RECORDS PROVIDED:
§ §
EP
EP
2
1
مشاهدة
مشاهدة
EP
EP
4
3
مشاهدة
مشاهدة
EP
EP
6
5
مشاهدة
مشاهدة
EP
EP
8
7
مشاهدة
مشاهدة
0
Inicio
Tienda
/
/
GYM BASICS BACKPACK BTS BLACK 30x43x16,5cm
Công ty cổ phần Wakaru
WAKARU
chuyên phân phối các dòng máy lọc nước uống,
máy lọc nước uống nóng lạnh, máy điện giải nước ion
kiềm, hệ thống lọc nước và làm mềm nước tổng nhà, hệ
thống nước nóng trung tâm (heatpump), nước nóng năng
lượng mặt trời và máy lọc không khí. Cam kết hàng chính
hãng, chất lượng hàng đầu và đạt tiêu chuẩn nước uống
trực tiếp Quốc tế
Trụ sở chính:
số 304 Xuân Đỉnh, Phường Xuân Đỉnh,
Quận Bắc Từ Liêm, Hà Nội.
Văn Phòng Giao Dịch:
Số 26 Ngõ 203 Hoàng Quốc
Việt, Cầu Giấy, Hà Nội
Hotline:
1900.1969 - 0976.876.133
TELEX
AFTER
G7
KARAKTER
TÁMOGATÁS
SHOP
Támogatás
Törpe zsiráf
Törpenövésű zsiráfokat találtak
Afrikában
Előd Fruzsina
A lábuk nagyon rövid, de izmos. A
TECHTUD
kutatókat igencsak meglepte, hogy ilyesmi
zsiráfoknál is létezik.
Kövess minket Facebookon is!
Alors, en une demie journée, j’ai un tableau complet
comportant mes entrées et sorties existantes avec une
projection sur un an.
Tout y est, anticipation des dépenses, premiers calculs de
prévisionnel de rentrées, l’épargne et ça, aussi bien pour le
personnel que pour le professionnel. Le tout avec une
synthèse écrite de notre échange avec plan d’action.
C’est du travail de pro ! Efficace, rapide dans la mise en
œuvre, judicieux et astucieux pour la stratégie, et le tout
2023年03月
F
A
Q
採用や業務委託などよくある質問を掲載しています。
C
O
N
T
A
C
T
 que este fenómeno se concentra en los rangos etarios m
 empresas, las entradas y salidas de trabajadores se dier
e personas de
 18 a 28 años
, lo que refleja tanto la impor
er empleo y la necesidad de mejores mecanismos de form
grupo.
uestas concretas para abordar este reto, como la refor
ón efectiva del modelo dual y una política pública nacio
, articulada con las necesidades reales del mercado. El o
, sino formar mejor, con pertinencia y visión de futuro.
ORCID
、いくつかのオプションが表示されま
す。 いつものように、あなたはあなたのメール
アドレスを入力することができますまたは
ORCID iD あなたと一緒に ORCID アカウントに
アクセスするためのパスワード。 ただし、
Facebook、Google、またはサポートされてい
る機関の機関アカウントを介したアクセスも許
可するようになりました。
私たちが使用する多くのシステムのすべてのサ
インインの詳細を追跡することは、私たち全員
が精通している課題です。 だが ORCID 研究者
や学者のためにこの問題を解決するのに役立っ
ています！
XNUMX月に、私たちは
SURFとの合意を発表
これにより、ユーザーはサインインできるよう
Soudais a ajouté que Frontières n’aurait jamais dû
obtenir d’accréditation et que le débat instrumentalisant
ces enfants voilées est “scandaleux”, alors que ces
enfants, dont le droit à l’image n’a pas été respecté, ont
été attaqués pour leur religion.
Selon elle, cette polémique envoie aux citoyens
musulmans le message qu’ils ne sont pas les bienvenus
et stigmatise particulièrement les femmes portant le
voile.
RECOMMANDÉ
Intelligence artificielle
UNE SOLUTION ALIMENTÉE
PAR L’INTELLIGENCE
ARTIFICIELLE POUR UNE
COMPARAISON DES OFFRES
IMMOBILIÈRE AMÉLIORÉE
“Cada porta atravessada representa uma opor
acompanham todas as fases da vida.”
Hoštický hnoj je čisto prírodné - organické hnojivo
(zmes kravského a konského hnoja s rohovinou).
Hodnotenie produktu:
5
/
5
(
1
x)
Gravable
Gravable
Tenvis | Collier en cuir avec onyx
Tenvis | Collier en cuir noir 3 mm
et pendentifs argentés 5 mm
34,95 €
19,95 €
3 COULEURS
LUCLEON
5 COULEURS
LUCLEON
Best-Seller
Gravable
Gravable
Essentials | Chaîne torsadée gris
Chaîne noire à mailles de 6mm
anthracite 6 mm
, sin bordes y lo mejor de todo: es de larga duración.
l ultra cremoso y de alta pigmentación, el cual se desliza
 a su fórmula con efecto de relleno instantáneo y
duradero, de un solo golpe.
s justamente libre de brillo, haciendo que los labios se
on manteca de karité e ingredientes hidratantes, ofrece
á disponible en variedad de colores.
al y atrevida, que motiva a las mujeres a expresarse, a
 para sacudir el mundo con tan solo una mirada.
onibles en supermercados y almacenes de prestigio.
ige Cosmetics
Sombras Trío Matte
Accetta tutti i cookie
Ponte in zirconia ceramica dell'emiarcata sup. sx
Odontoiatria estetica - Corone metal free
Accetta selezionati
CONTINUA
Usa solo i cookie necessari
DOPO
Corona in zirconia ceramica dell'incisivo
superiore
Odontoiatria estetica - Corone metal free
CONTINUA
§ §
PROBLEM: Please, from the material above, copy only the lines from the line with "lượng mặt trời" up to and including the line with "Soudais a ajouté", exactly as written.

TASK SOLUTION:
lượng mặt trời và máy lọc không khí. Cam kết hàng chính
hãng, chất lượng hàng đầu và đạt tiêu chuẩn nước uống
trực tiếp Quốc tế
Trụ sở chính:
số 304 Xuân Đỉnh, Phường Xuân Đỉnh,
Quận Bắc Từ Liêm, Hà Nội.
Văn Phòng Giao Dịch:
Số 26 Ngõ 203 Hoàng Quốc
Việt, Cầu Giấy, Hà Nội
Hotline:
1900.1969 - 0976.876.133
TELEX
AFTER
G7
KARAKTER
TÁMOGATÁS
SHOP
Támogatás
Törpe zsiráf
Törpenövésű zsiráfokat találtak
Afrikában
Előd Fruzsina
A lábuk nagyon rövid, de izmos. A
TECHTUD
kutatókat igencsak meglepte, hogy ilyesmi
zsiráfoknál is létezik.
Kövess minket Facebookon is!
Alors, en une demie journée, j’ai un tableau complet
comportant mes entrées et sorties existantes avec une
projection sur un an.
Tout y est, anticipation des dépenses, premiers calculs de
prévisionnel de rentrées, l’épargne et ça, aussi bien pour le
personnel que pour le professionnel. Le tout avec une
synthèse écrite de notre échange avec plan d’action.
C’est du travail de pro ! Efficace, rapide dans la mise en
œuvre, judicieux et astucieux pour la stratégie, et le tout
2023年03月
F
A
Q
採用や業務委託などよくある質問を掲載しています。
C
O
N
T
A
C
T
 que este fenómeno se concentra en los rangos etarios m
 empresas, las entradas y salidas de trabajadores se dier
e personas de
 18 a 28 años
, lo que refleja tanto la impor
er empleo y la necesidad de mejores mecanismos de form
grupo.
uestas concretas para abordar este reto, como la refor
ón efectiva del modelo dual y una política pública nacio
, articulada con las necesidades reales del mercado. El o
, sino formar mejor, con pertinencia y visión de futuro.
ORCID
、いくつかのオプションが表示されま
す。 いつものように、あなたはあなたのメール
アドレスを入力することができますまたは
ORCID iD あなたと一緒に ORCID アカウントに
アクセスするためのパスワード。 ただし、
Facebook、Google、またはサポートされてい
る機関の機関アカウントを介したアクセスも許
可するようになりました。
私たちが使用する多くのシステムのすべてのサ
インインの詳細を追跡することは、私たち全員
が精通している課題です。 だが ORCID 研究者
や学者のためにこの問題を解決するのに役立っ
ています！
XNUMX月に、私たちは
SURFとの合意を発表
これにより、ユーザーはサインインできるよう
Soudais a ajouté que Frontières n’aurait jamais dû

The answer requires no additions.